## What the task asks
Without the pictures, repeat all of the data exactly as it appears below.

## Supplied information
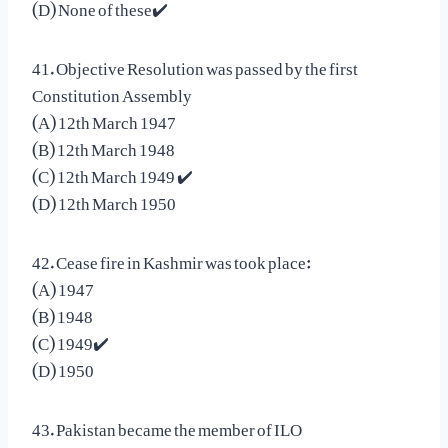
(D) None of these✔️
41. Objective Resolution was passed by the first
Constitution Assembly
(A) 12th March 1947
(B) 12th March 1948
(C) 12th March 1949 ✔️
(D) 12th March 1950
42. Cease fire in Kashmir was took place:
(A) 1947
(B) 1948
(C) 1949✔️
(D) 1950
43. Pakistan became the member of ILO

## Task solution
(D) None of these✔️
41. Objective Resolution was passed by the first
Constitution Assembly
(A) 12th March 1947
(B) 12th March 1948
(C) 12th March 1949 ✔️
(D) 12th March 1950
42. Cease fire in Kashmir was took place:
(A) 1947
(B) 1948
(C) 1949✔️
(D) 1950
43. Pakistan became the member of ILO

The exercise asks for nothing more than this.